Updated: Sep 7, 2021
Lessons from the kids table at the Holidays. Grief, joy, and memories.
For as long as I remember my number one goal at family gatherings was to no longer be young enough to sit at the kids table. I was always an old soul, too mature for my age, blah blah blah. With this comes great responsibility but it also comes with a constant sense of rushing to grow up. I don’t believe in regrets, but there is a small part of me that regrets that now.
Part of what came with sitting at the kids table was dish duty. Those of us too old to run off and play but still not quite old enough to sit at the adults table, got stuck with clean up duty. The horrors, the unjust unfairness of it all. I certainly didn’t want to admit that Id rather be in the kids room playing, cause gosh darn it I wanted to be seen as old enough to be at the adult table, but man did doing dishes with my cousins suck. I thought.
Until it didn’t suck anymore, until Thanksgiving year at 34 years old, when you realize those memories are some of the best you have.

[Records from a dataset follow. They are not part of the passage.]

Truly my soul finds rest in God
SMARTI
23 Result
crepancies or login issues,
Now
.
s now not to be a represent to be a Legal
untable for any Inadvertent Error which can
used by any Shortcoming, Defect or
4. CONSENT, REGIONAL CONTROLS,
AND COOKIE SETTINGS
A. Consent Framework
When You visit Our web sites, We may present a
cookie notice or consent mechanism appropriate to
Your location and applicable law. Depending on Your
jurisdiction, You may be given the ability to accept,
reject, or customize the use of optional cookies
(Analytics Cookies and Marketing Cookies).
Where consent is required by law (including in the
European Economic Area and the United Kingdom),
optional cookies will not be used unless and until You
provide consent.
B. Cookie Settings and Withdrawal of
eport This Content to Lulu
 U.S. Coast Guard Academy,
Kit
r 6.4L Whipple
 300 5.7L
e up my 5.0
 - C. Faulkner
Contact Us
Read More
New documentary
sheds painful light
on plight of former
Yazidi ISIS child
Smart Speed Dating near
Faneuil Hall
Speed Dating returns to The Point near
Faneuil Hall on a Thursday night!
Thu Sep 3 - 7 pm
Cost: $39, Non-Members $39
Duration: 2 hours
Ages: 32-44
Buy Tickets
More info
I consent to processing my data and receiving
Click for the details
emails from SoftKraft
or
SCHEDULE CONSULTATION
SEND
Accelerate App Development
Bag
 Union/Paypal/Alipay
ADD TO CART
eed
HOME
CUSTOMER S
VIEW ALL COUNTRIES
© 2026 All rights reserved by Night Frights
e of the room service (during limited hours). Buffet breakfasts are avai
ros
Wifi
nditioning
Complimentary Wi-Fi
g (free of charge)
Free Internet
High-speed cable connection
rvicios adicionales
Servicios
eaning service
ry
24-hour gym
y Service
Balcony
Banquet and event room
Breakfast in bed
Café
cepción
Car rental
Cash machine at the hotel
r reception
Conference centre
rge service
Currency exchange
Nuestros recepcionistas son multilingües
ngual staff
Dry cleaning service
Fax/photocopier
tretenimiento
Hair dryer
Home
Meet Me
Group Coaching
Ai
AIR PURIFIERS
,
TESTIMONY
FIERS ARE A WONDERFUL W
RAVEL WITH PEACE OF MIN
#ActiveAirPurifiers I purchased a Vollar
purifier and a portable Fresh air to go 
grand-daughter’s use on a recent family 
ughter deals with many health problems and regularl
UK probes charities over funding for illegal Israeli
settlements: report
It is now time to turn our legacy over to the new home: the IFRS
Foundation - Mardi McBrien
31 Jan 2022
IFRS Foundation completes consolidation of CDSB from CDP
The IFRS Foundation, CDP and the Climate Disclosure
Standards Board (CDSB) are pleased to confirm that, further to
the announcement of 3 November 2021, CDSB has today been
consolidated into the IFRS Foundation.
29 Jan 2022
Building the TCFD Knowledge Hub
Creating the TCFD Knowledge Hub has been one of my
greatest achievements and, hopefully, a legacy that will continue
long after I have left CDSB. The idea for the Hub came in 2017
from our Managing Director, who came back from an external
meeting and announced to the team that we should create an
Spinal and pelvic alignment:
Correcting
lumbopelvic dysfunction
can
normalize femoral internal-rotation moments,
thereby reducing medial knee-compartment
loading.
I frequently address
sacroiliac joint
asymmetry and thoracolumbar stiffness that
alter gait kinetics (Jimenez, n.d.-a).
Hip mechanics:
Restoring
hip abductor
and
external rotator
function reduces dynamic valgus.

When you’d give anything to have your cousin back at your side with you and his sisters cleaning up the mess after our parents cooked dinner for days. Washing dishes next to my two cousins and sister last night, I caught myself, REALLY and truly feeling grateful to have to be doing that with them. The banter, the pride we took it getting it done quickly, the way everyone just jumped up and jumped in to help. I wish I could have gone back and told that to 9 or 10 year old Cait. Cherish the moments Cait. You never ever know when you will be looking back wishing you were at that point in your life again. Wishing you had everyone around you again, united against what turned out to be the not so horrible task of washing the dishes after a family gathering.